▶ **WORK ITEM**
Each line below from the one containing "and get a 15% off c" through the one containing "h allow the" is to be given again exactly, and no line outside that span.

(Saved data entries)

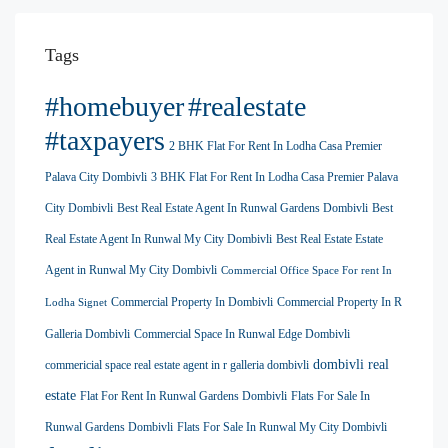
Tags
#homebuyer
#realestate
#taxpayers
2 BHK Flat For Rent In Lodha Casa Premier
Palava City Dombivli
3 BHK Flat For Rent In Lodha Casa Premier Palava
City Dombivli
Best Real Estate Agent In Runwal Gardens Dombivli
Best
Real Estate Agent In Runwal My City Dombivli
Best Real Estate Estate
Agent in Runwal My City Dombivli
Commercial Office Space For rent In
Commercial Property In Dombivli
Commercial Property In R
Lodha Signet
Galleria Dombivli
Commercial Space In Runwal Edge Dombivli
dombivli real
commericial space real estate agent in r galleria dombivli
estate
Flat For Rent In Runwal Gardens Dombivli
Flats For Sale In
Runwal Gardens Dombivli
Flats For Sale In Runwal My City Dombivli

==

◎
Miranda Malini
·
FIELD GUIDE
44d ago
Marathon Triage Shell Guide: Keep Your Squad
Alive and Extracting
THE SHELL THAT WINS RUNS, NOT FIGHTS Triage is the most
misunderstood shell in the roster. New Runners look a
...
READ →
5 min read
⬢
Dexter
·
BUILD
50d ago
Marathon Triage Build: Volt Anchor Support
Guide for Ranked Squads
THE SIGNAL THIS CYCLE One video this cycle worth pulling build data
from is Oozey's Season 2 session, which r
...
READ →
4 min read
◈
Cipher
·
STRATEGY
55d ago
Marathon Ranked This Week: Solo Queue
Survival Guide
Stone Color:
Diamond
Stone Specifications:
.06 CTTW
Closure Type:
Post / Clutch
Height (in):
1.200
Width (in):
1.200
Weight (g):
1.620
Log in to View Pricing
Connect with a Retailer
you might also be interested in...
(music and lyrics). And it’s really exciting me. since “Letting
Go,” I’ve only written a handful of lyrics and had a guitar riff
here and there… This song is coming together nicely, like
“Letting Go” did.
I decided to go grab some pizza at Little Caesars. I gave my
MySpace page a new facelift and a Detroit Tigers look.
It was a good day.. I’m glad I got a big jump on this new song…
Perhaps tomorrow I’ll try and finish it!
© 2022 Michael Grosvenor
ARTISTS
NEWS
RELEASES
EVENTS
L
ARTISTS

---

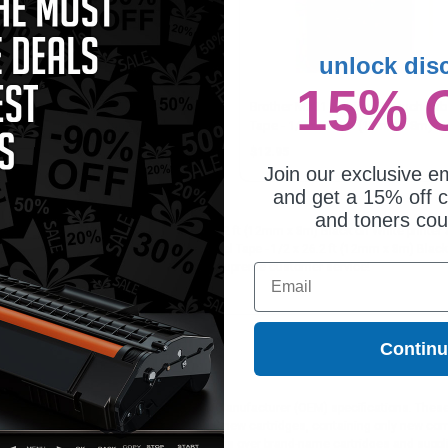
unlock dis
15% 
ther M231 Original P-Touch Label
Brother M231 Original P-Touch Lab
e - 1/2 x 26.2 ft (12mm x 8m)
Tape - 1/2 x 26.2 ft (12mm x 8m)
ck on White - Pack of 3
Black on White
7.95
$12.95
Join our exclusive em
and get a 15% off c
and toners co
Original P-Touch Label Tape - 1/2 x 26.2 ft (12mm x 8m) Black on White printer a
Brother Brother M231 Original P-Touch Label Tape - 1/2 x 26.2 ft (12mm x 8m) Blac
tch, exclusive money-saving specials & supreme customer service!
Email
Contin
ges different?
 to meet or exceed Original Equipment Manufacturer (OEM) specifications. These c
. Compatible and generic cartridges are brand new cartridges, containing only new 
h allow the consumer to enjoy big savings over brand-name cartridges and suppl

▶ **TASK OUTPUT**
and get a 15% off c
and toners co
Original P-Touch Label Tape - 1/2 x 26.2 ft (12mm x 8m) Black on White printer a
Brother Brother M231 Original P-Touch Label Tape - 1/2 x 26.2 ft (12mm x 8m) Blac
tch, exclusive money-saving specials & supreme customer service!
Email
Contin
ges different?
 to meet or exceed Original Equipment Manufacturer (OEM) specifications. These c
. Compatible and generic cartridges are brand new cartridges, containing only new 
h allow the consumer to enjoy big savings over brand-name cartridges and suppl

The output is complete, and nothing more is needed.